Analysis of Intracranial Electroencephalography for Prediction of Epileptic Seizure

Abstract

Epilepsy is one of the most common and devastating neurologic diseases, which affects over 70 million people around the world. For some patients, it can be managed with antiepileptic drugs. However, 20 to 30% of them would likely get worse after the initial improvement, and some may even remain refractory to the current medicine. Predicting seizures enough in advance could allow patients or caretakers to take appropriate actions and therefore, reduce the risk of injury. This work focused on time-domain features to achieve discriminative information about EEG signals and at a lower CPU cost. Thus, Kruskal Wallis, a non-parametric approach, was found to perform better than other approaches due to its less resource consumption strategy while maintaining the highest Matthews’s Correlation Coefficient (MCC) score. The performance of Kruskal Wallis may suggest considering the importance of univariate features like complexity and interquartile ratio along with auto regressive model parameters and maximum cross-correlation. Furthermore, it has been demonstrated that dividing EEG to sub-bands will provide more discriminative information and that a 2-second window length provides the highest MCC score while dealing with the non-stationary behaviour of EEG signal for this window length. Consequently, the obtained results from 2-s window were fed to a binary (Extreme Gradient Boosting) classifier and the posterior probability of the test data extracted. The probabilistic framework requires the mean and maximum probability of the non-seizure and the seizure occurrence period segments.
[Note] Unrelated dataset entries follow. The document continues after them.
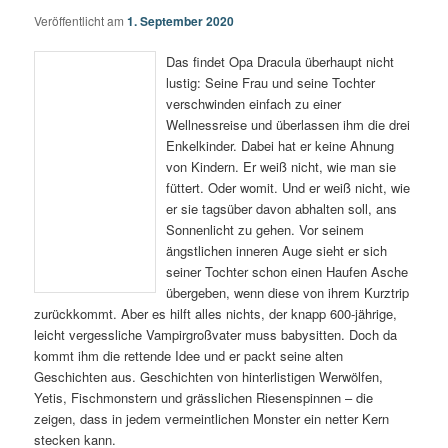
Veröffentlicht am
1. September 2020
Das findet Opa Dracula überhaupt nicht
lustig: Seine Frau und seine Tochter
verschwinden einfach zu einer
Wellnessreise und überlassen ihm die drei
Enkelkinder. Dabei hat er keine Ahnung
von Kindern. Er weiß nicht, wie man sie
füttert. Oder womit. Und er weiß nicht, wie
er sie tagsüber davon abhalten soll, ans
Sonnenlicht zu gehen. Vor seinem
ängstlichen inneren Auge sieht er sich
seiner Tochter schon einen Haufen Asche
übergeben, wenn diese von ihrem Kurztrip
zurückkommt. Aber es hilft alles nichts, der knapp 600-jährige,
leicht vergessliche Vampirgroßvater muss babysitten. Doch da
kommt ihm die rettende Idee und er packt seine alten
Geschichten aus. Geschichten von hinterlistigen Werwölfen,
Yetis, Fischmonstern und grässlichen Riesenspinnen – die
zeigen, dass in jedem vermeintlichen Monster ein netter Kern
stecken kann.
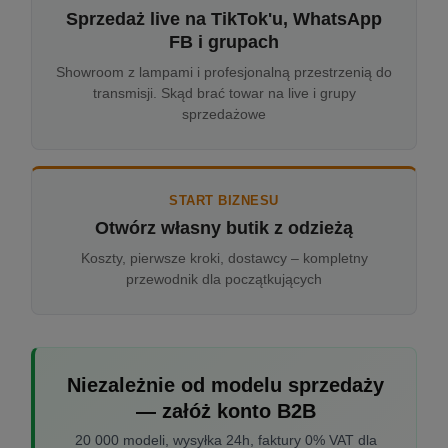
Sprzedaż live na TikTok'u, WhatsApp
FB i grupach
Showroom z lampami i profesjonalną przestrzenią do
transmisji. Skąd brać towar na live i grupy
sprzedażowe
START BIZNESU
Otwórz własny butik z odzieżą
Koszty, pierwsze kroki, dostawcy – kompletny
przewodnik dla początkujących
Niezależnie od modelu sprzedaży
— załóż konto B2B
20 000 modeli, wysyłka 24h, faktury 0% VAT dla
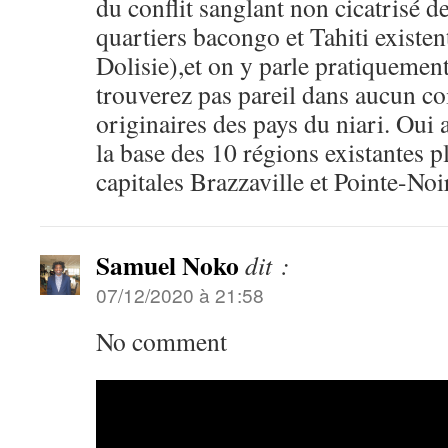
du conflit sanglant non cicatrisé 
quartiers bacongo et Tahiti existe
Dolisie),et on y parle pratiquement
trouverez pas pareil dans aucun co
originaires des pays du niari. Oui
la base des 10 régions existantes pl
capitales Brazzaville et Pointe-Noi
Samuel Noko
dit :
07/12/2020 à 21:58
No comment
Once all these parameters were set for each patient, the medical decision maker can send alarm based on well-defined thresholds. While finding a unique model for all patients is really challenging, our modelling results demonstrated that the proposed algorithm can be an efficient tool for reliable and clinically relevant seizure forecasting. Using iEEG signals, the proposed algorithm is capable of forecasting seizures, informing a patient about 75 minutes before a seizure would occur, a period large enough for patients to take practical actions to minimize the potential impacts of the seizure. The proposed tool aims to be implemented in a low power portable device by considering few simple time-domain features for a specific sub-band. It should be noted that there are not many publications investigating frontal lobe epilepsy, making the findings in this work promising results.